Below are some records; quote exactly the lines from the one that contains "Juego de Toallas Don Algodón" through the one that contains "confeccionado en 100%", inclusive, and no others.

═══ GIVEN DATA

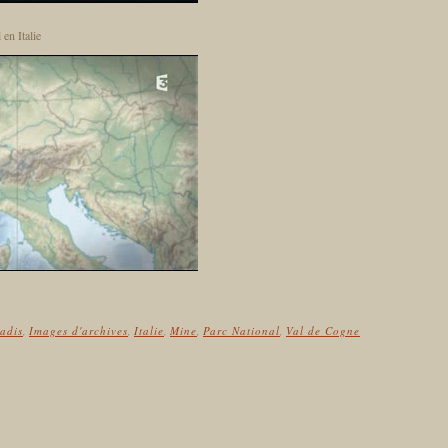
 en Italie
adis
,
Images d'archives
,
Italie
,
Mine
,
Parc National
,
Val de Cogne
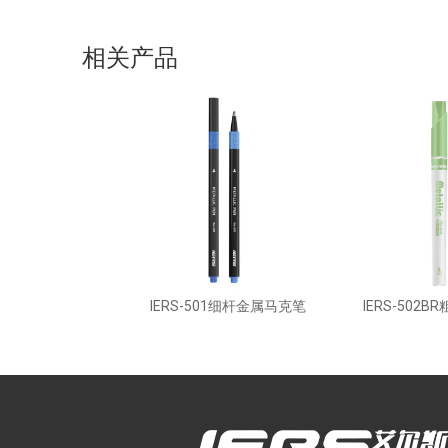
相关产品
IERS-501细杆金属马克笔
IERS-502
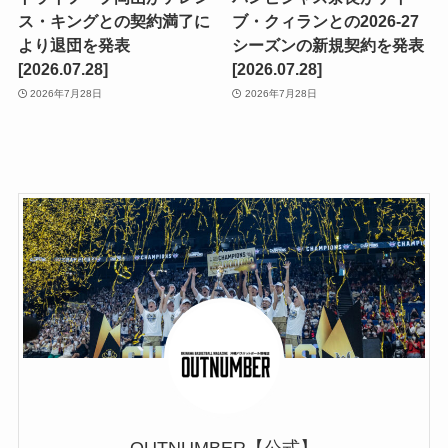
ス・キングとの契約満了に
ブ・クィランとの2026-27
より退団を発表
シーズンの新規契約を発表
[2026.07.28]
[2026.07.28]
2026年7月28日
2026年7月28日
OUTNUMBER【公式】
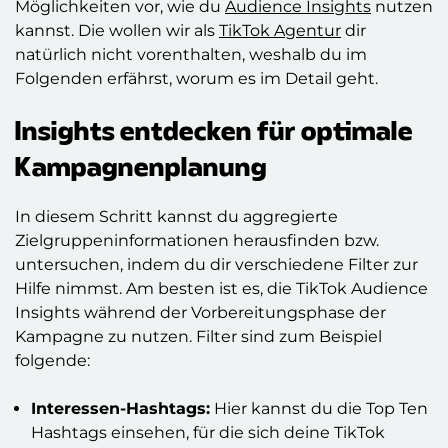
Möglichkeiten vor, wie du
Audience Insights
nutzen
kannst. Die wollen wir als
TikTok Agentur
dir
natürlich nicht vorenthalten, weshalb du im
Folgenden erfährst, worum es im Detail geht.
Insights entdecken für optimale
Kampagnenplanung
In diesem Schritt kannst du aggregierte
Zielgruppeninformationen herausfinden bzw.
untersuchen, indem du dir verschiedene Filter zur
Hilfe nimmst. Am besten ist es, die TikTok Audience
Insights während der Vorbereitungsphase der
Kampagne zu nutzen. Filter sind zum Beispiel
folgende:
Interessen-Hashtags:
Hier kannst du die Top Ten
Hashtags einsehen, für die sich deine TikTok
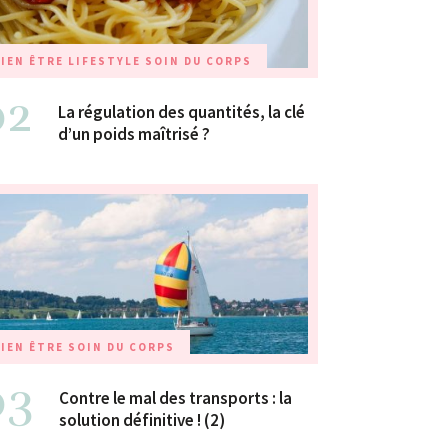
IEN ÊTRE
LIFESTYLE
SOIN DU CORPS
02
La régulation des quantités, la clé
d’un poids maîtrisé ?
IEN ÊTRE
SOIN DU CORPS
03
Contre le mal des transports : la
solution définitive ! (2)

══════
═══ GIVEN DATA

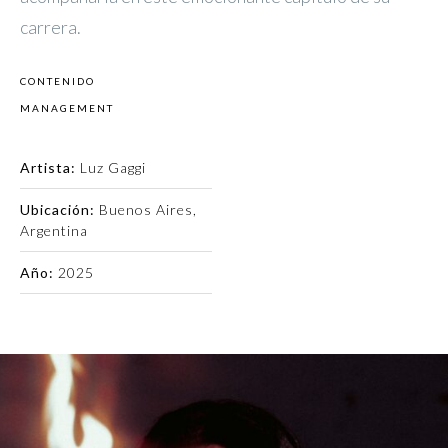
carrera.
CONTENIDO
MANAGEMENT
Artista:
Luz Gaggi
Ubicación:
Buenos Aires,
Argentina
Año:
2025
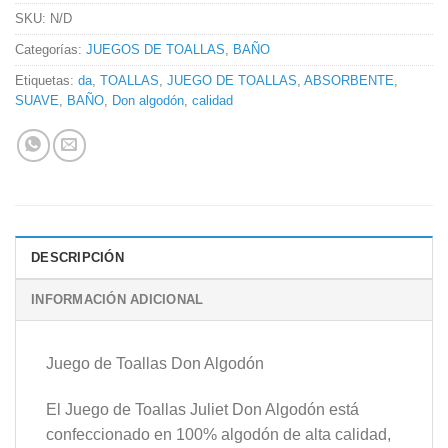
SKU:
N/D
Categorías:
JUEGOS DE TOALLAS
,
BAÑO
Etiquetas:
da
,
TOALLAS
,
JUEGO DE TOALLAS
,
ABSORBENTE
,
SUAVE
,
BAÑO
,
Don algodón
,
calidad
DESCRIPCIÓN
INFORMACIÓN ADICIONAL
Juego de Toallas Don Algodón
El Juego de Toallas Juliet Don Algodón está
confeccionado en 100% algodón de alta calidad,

══════

*RESULT*.
Juego de Toallas Don Algodón
El Juego de Toallas Juliet Don Algodón está
confeccionado en 100% algodón de alta calidad,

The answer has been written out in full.